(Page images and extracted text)
>>>>

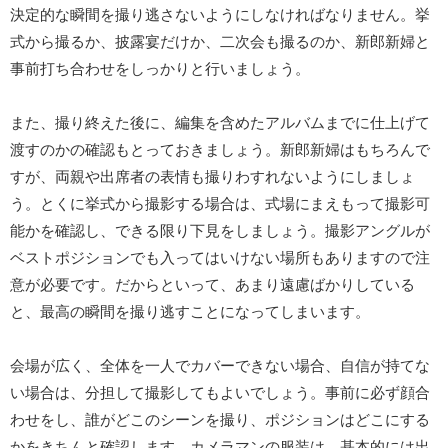
決定的な瞬間を撮り逃さないようにしなければなりません。挙
式から撮るか、披露宴だけか、二次会も撮るのか、新郎新婦と
事前打ち合わせをしっかりと行いましょう。
また、撮り終えた後に、編集を含めたアルバムまでに仕上げて
渡すのかの確認もとっておきましょう。新郎新婦はもちろんで
すが、両親や出席者の表情も撮りわすれないようにしましょ
う。とくに挙式から撮影する場合は、式場にまえもって撮影可
能かを確認し、できる限り下見をしましょう。撮影アングルが
ベストポジションでも入ってはいけない場所もありますので注
意が必要です。だからといって、あまり遠慮ばかりしている
と、最高の瞬間を撮り逃すことになってしまいます。
会場が広く、全体を一人でカバーできない場合、自信が持てな
い場合は、分担して撮影してもよいでしょう。事前に必ず顔合
わせをし、誰がどこのシーンを撮り、ポジションはどこにする
かをきちんと確認します。カメラマンの服装は、基本的には出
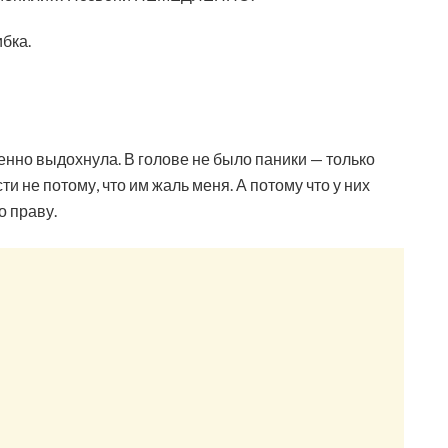
ибка.
нно выдохнула. В голове не было паники — только
ти не потому, что им жаль меня. А потому что у них
о праву.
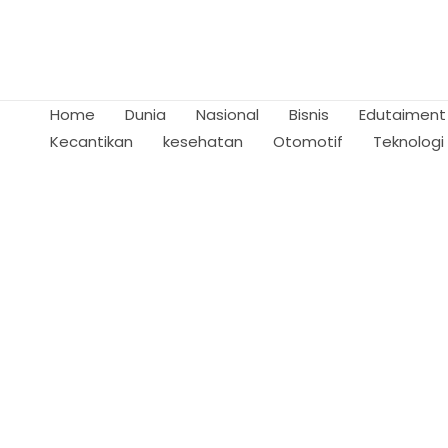
Skip
to
content
Home
Dunia
Nasional
Bisnis
Edutaiment
Kecantikan
kesehatan
Otomotif
Teknologi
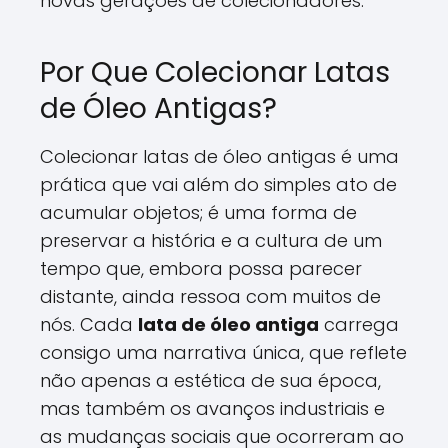
novas gerações de colecionadores.
Por Que Colecionar Latas
de Óleo Antigas?
Colecionar latas de óleo antigas é uma
prática que vai além do simples ato de
acumular objetos; é uma forma de
preservar a história e a cultura de um
tempo que, embora possa parecer
distante, ainda ressoa com muitos de
nós. Cada
lata de óleo antiga
carrega
consigo uma narrativa única, que reflete
não apenas a estética de sua época,
mas também os avanços industriais e
as mudanças sociais que ocorreram ao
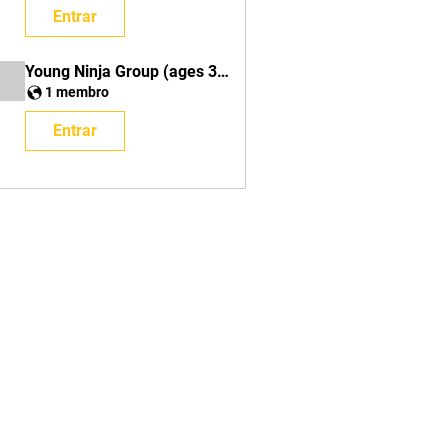
Entrar
Young Ninja Group (ages 3-5)
1 membro
Entrar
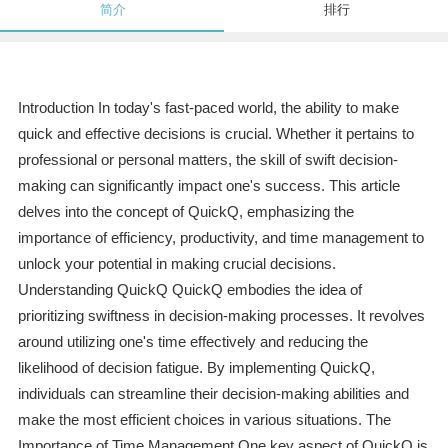
简介
排行
Introduction In today's fast-paced world, the ability to make
quick and effective decisions is crucial. Whether it pertains to
professional or personal matters, the skill of swift decision-
making can significantly impact one's success. This article
delves into the concept of QuickQ, emphasizing the
importance of efficiency, productivity, and time management to
unlock your potential in making crucial decisions.
Understanding QuickQ QuickQ embodies the idea of
prioritizing swiftness in decision-making processes. It revolves
around utilizing one's time effectively and reducing the
likelihood of decision fatigue. By implementing QuickQ,
individuals can streamline their decision-making abilities and
make the most efficient choices in various situations. The
Importance of Time Management One key aspect of QuickQ is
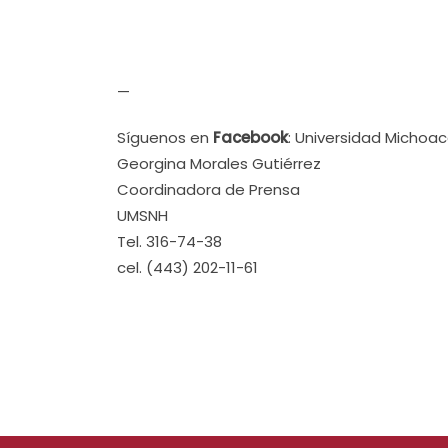
—
Síguenos en
Facebook
: Universidad Michoa
Georgina Morales Gutiérrez
Coordinadora de Prensa
UMSNH
Tel. 316-74-38
cel. (443) 202-11-61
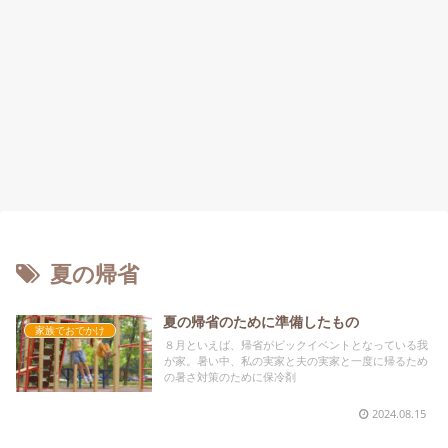
夏の帰省
夏の帰省のために準備したもの
家族でおでかけ
８月といえば、帰省がビックイベントとなっている我
が家。暑い中、私の実家と夫の実家と一度に帰るため
の暑さ対策のために保冷剤
2024.08.15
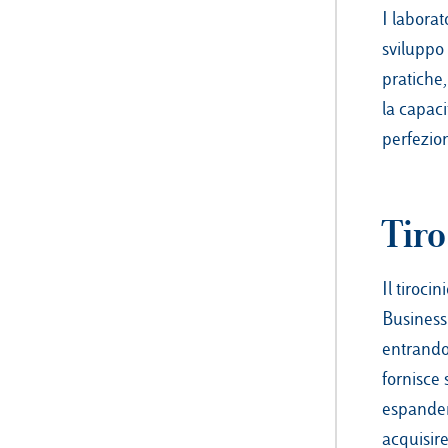
I laborat
sviluppo 
pratiche,
la capaci
perfezion
Tiro
Il tiroci
Business 
entrando 
fornisce 
espandere
acquisire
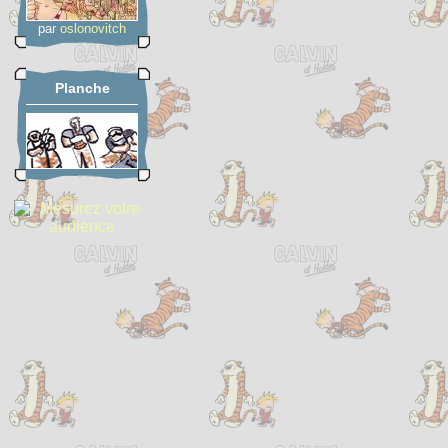
par
oslonovitch
Planche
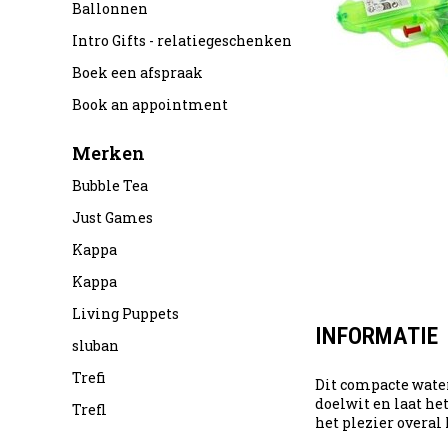
Ballonnen
Intro Gifts - relatiegeschenken
Boek een afspraak
Book an appointment
Merken
Bubble Tea
Just Games
Kappa
Kappa
Living Puppets
INFORMATIE
sluban
Trefi
Dit compacte water
doelwit en laat h
Trefl
het plezier overal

<<<<

Starting with the first line of the data, transcribe every line exactly through the one containing "quick and effective". No pictures go in.

• _YOUR SOLUTION_
決定的な瞬間を撮り逃さないようにしなければなりません。挙
式から撮るか、披露宴だけか、二次会も撮るのか、新郎新婦と
事前打ち合わせをしっかりと行いましょう。
また、撮り終えた後に、編集を含めたアルバムまでに仕上げて
渡すのかの確認もとっておきましょう。新郎新婦はもちろんで
すが、両親や出席者の表情も撮りわすれないようにしましょ
う。とくに挙式から撮影する場合は、式場にまえもって撮影可
能かを確認し、できる限り下見をしましょう。撮影アングルが
ベストポジションでも入ってはいけない場所もありますので注
意が必要です。だからといって、あまり遠慮ばかりしている
と、最高の瞬間を撮り逃すことになってしまいます。
会場が広く、全体を一人でカバーできない場合、自信が持てな
い場合は、分担して撮影してもよいでしょう。事前に必ず顔合
わせをし、誰がどこのシーンを撮り、ポジションはどこにする
かをきちんと確認します。カメラマンの服装は、基本的には出
ибка.
нно выдохнула. В голове не было паники — только
ти не потому, что им жаль меня. А потому что у них
о праву.
Skip
to
content
Home
Dunia
Nasional
Bisnis
Edutaiment
Kecantikan
kesehatan
Otomotif
Teknologi
novas gerações de colecionadores.
Por Que Colecionar Latas
de Óleo Antigas?
Colecionar latas de óleo antigas é uma
prática que vai além do simples ato de
acumular objetos; é uma forma de
preservar a história e a cultura de um
tempo que, embora possa parecer
distante, ainda ressoa com muitos de
nós. Cada
lata de óleo antiga
carrega
consigo uma narrativa única, que reflete
não apenas a estética de sua época,
mas também os avanços industriais e
as mudanças sociais que ocorreram ao
Entrar
Young Ninja Group (ages 3-5)
1 membro
Entrar
简介
排行
Introduction In today's fast-paced world, the ability to make
quick and effective decisions is crucial. Whether it pertains to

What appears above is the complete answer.